Through use of technology, the Fintech sector can overcome all the above challenges. Use of non-traditional data coupled with machine learning based algorithms can solve the challenge of underwriting. Use of digital platforms reduces the need for human interaction to cover fragmented geographical distribution. Partnerships with OEMs, Insurance providers and IOT providers can bring structure and scale to the market. Once there is scale, the secondary market will automatically develop. All of this relies on effective use of technology and data, which Fintechs can provide to lenders for active participation in the space.
ET: How has RevFin been impacted by COVID-19?
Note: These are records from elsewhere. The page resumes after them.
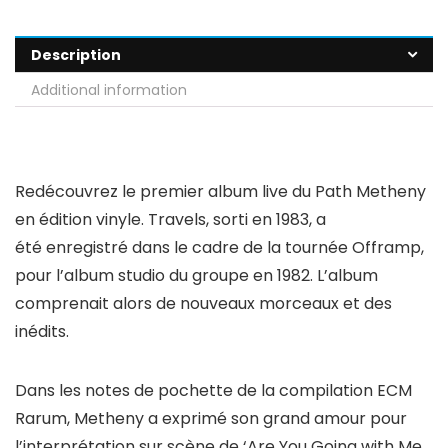
Description
Additional information
Redécouvrez le premier album live du Path Metheny
en édition vinyle. Travels, sorti en 1983, a
été enregistré dans le cadre de la tournée Offramp,
pour l’album studio du groupe en 1982. L’album
comprenait alors de nouveaux morceaux et des
inédits.
Dans les notes de pochette de la compilation ECM
Rarum, Metheny a exprimé son grand amour pour
l’interprétation sur scène de ‘Are You Going with Me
SA: The immediate impact for RevFin has been a reduction in loan installment collection. This has reduced our cash inflow while outflows continue as normal.
With the end of moratorium on loan repayments, we expect to see an increase in delinquencies as the impact of the lockdown is still being felt and our customers are still not earning to full potential.
We remain optimistic and have expanded our team during the pandemic with no layoffs. We are also aggressively building our technology capabilities as we see a huge upsurge in demand in the EV space. RevFin has also entered into several long-term scalable partnerships in the EV space during the pandemic.